The commencement of the 2009 activities of Australian Institute of Packaging [AIP] in Victoria was prompted as 3 diverse views on plastic packaging and was a joint meeting with members of The Society of Plastics Engineers [SPE]. Diverse it certainly was!
Real and developing plastic packaging and technical considerations were the order of the evening and none in the large audience could say it was not diverse. Although they fronted up expecting three to be the high number figures as high as 67 trillion were advised by Max Bushby of M.J. Bushby [Consulting] Pty Ltd during his presentation
Paul Haggett Business Development Manager Detmold Flexibles discussed the emerging trends in combining plastics and paper in flexible packaging materials explaining the whys and wherefores of the technology. The reasons behind combinations are many but include the increase of renewable resources in disposable packaging. This is driven by the nature of flexible packages and their not being currently a part of the waste recyclables stream.
The ability to hone in on Hot Buttons arising from consumer and marketing demands by using newer materials is quicker and the difference is real. The addition of paper gives more rigidity and is able to be promoted as greener as it is a renewable resource. The combination materials are superior in a number of areas and deliver consumers packages that are pleasing to look and touch, both of which are paramount in the pressure cooker environment once known as shopping.
But as Paul explained the complexity of "Green Issues" is confusing and is exacerbated by the fact that legislation lags a long way behind technology and consumer demands. He showed some examples of packages where combined paper and plastics are used and without doubt consumers would put the material in the paper recycle bin. On the other hand a number of full plastic packages are specifically designed to look and feel like paper.
In conclusion Mr Haggett proffered that serious reductions in Petro-chemical based materials will take decades and the looming carbon trading programs raise uncertainties. On the other hand, paper and plastics combined materials lean toward sustainability and give more "greenie points". However consumer demands are sacrosanct and must be at the top of considerations. Emotions such as the heart tick, pink ribbons for breast cancer awareness and dolphin free tuna often underpin these demands.
SPE encompasses engineers who would have found the presentation of Dr Fugen Daver of RMIT School of Aerospace, Mechanical and Manufacturing Engineering exhilarating. Even non technical listeners could follow her voyage of discovery into stress cracking of PET bottle bases.

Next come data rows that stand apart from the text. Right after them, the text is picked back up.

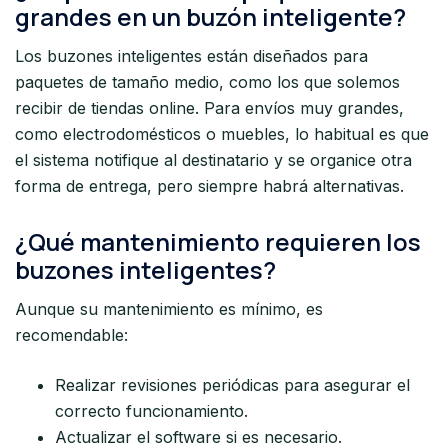
grandes en un buzón inteligente?
Los buzones inteligentes están diseñados para
paquetes de tamaño medio, como los que solemos
recibir de tiendas online. Para envíos muy grandes,
como electrodomésticos o muebles, lo habitual es que
el sistema notifique al destinatario y se organice otra
forma de entrega, pero siempre habrá alternativas.
¿Qué mantenimiento requieren los
buzones inteligentes?
Aunque su mantenimiento es mínimo, es
recomendable:
Realizar revisiones periódicas para asegurar el
correcto funcionamiento.
Actualizar el software si es necesario.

Stress cracking of the base of plastic bottles is a cost that Dr Daver and her team have been attempting to mitigate. Considerations have been high IV polymer resin, coating of PET with other materials and CAD designs to lower internal stress.
A series of technical visual graphs, photographs and calculation formulae were displayed leading to the conclusion: -
"PET bottles with the optimum base design combined with optimized process conditions are able to deliver a better stress crack performance compared to current bottle base design without jeopardizing the overall performance of the bottles."
Dr Fugen advised that the methodology which couples statistical Design of Experiments (DoE) with numerical Finite Element Analysis (FEA) to determine the optimum base design for bottles can be transferred to other optimization problems in the packaging industry.
Max Bushby is patient beyond belief! He came along to update members on the development of his Promax ® Plastic Can which has been in concept and development for eleven years.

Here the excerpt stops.